Shapiro denounced the administration for not threatening to withdraw aid from Palestine after the kidnapping and condemned President Obama for saying “Israel should act with restraint with regards to the people who had kidnapped and killed these boys.”
(Obama actually said that “[a]ll parties must protect the innocent and act with reasonableness and restraint, not vengeance and retribution.”)
“This is an anti-Israel administration. It’s the first administration in American history that is obviously anti-Israel,” Shapiro said. “It’s borderline a Jew-hating administration.”

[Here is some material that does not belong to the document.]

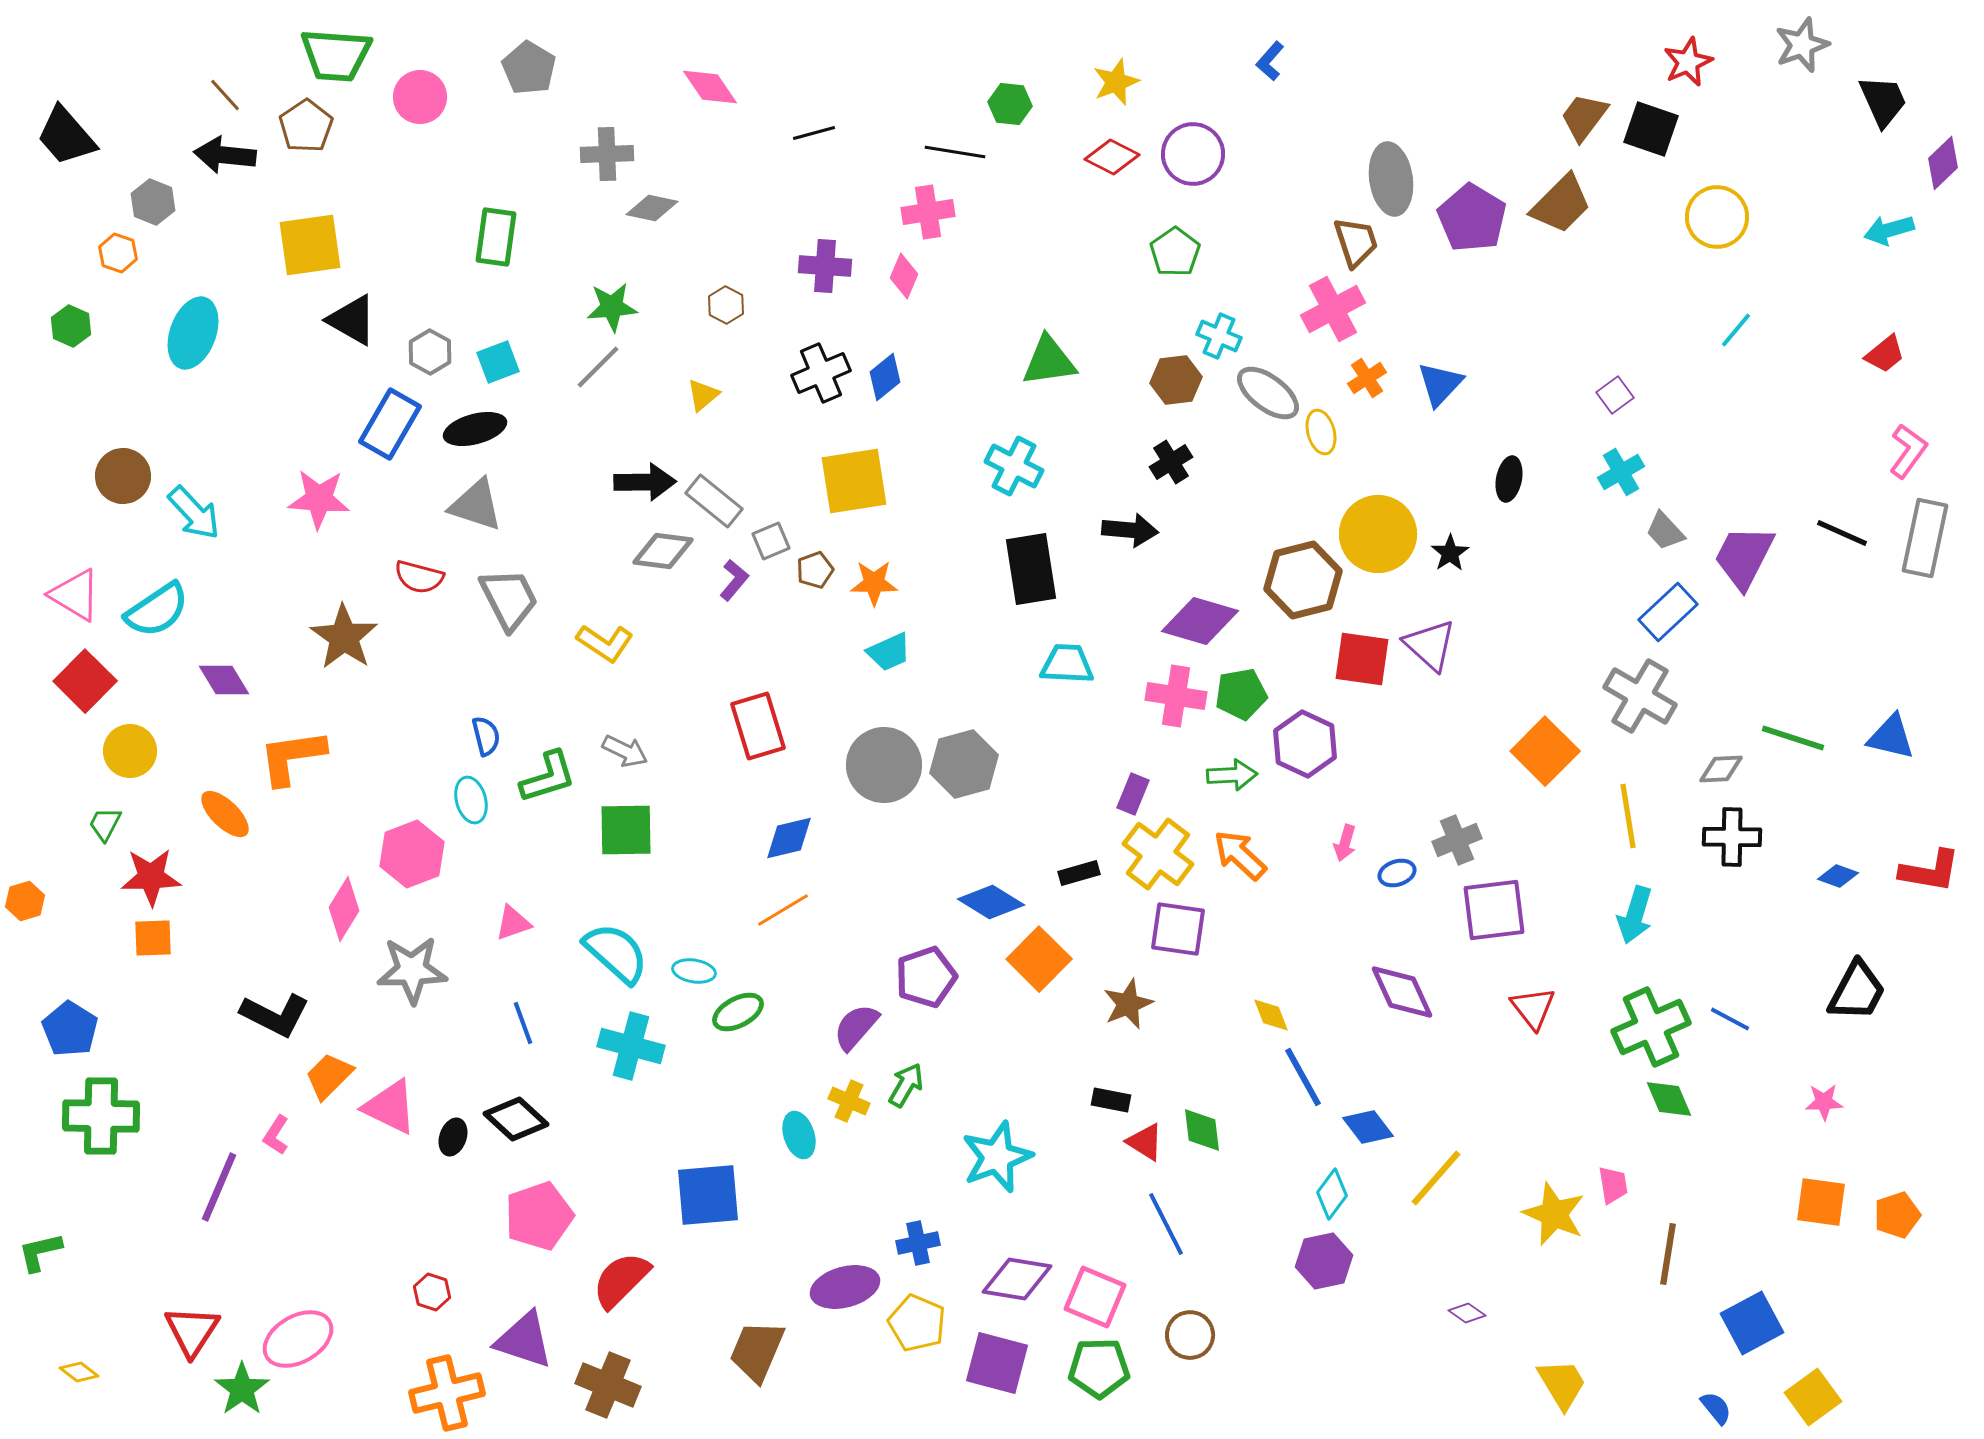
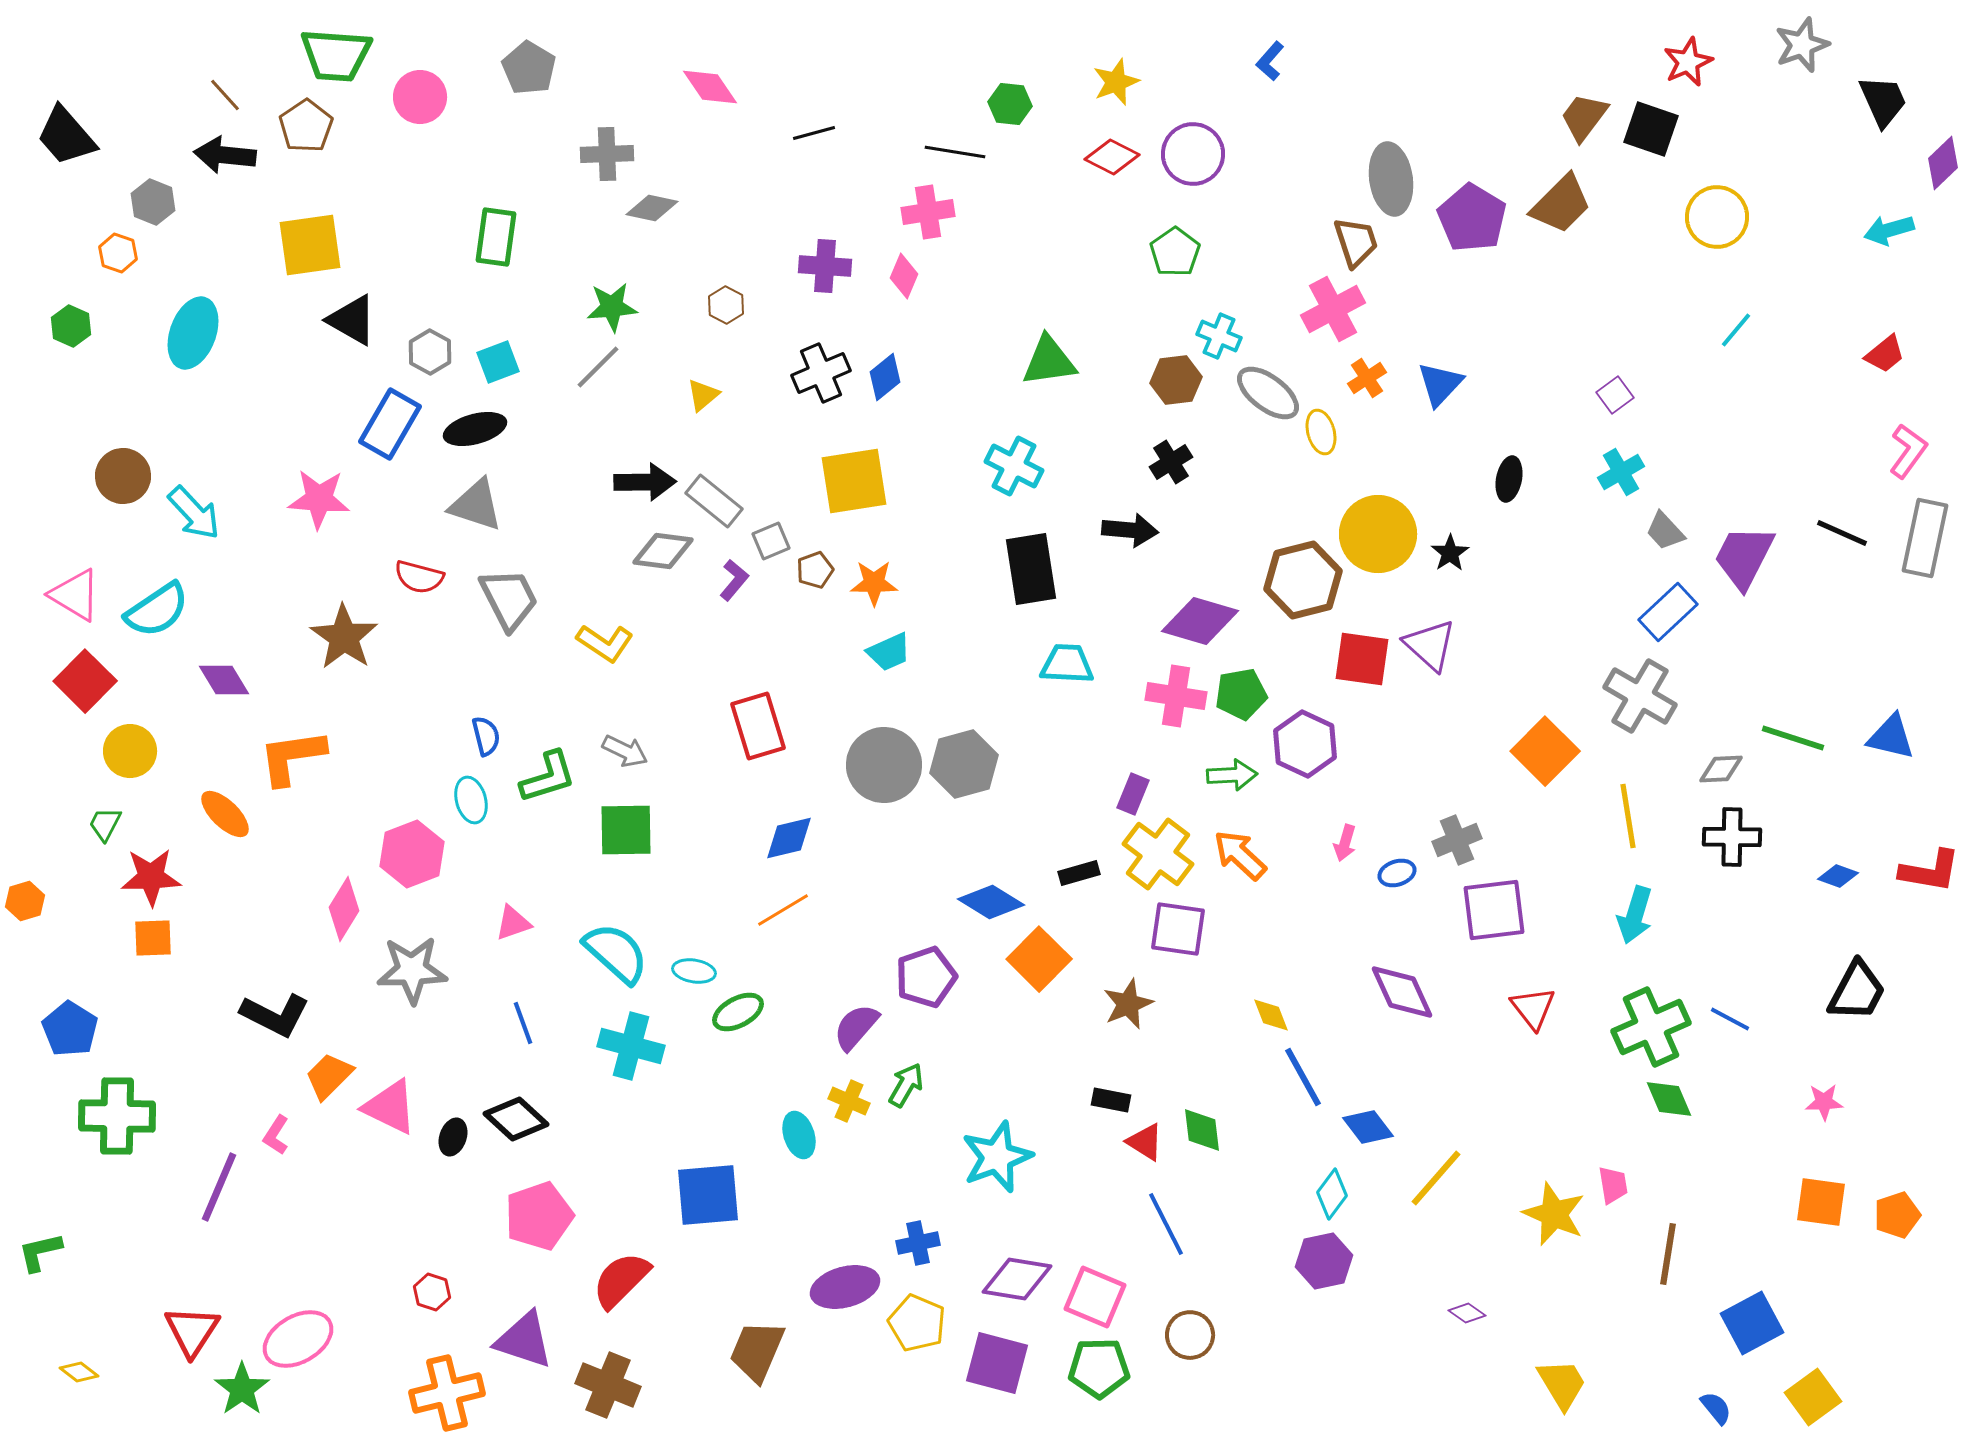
green cross at (101, 1116): moved 16 px right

“Wow,” Kelly said. “That’s strong.”
Kelly pushed back further, pointing out that Israel’s Iron Dome, the country’s air defense system, has been “largely funded in part by the United States, hundreds of millions of dollars, under President Barack Obama.”
“Well, the President of the United States still is going to sign over money to Israel because it’s politically unpalatable not to do so,” Shapiro responded. “But that doesn’t mean that the President of the United States can’t undermine Israel’s ability to take out the people that are going after it.”
As is custom in today’s era of cable news and social media collaboration, notable quotes were tweeted out from Kelly’s account throughout the interview — including Shapiro’s inflammatory “Jew-hating administration” line.
Some Twitter users were astounded to see the quote passed around by Kelly and they called her out for giving oxygen to Shapiro’s accusation.
Really @megynkelly?
— Joan Walsh (@joanwalsh) July 11, 2014
Ultimately, Kelly took to Twitter herself to concede that the critics had a point. She said that Shapiro’s remark was tweeted out by her staff and was not something she wanted to circulate. Kelly said she deleted the tweet.
Critics have point-@benshapiro quote tweeted by staff during show; not a cmt I wish 2 recirc which is why I challenged on air& deleted tweet
— Megyn Kelly (@megynkelly) July 11, 2014
Shapiro was unequivocal when he levied the anti-Semitic charge in a column last week. His “borderline” caveat was noticeably absent from the unambiguously titled piece, “The Jew-Hating Obama Administration.”